Records drawn from a dataset:
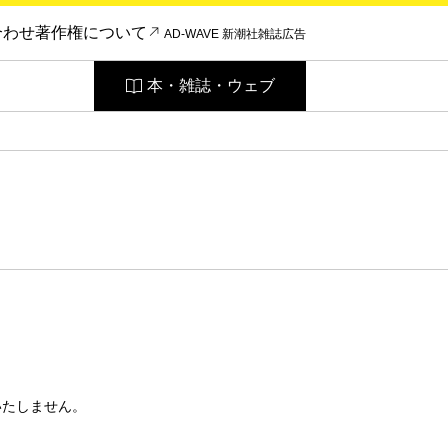
合わせ
著作権について
AD-WAVE 新潮社雑誌広告
本・雑誌・ウェブ
いたしません。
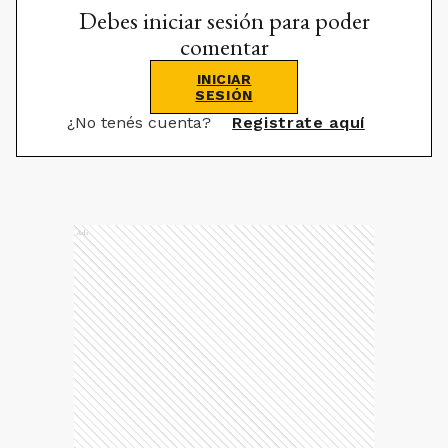
Debes iniciar sesión para poder
comentar
INICIAR
SESIÓN
¿No tenés cuenta?
Registrate aquí
Ads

Problem statement =>
Keep every word of the records and none of the pictures when you print them again.

Solution to the problem =>
合わせ
著作権について
AD-WAVE 新潮社雑誌広告
本・雑誌・ウェブ
いたしません。
Debes iniciar sesión para poder
comentar
INICIAR
SESIÓN
¿No tenés cuenta?
Registrate aquí
Ads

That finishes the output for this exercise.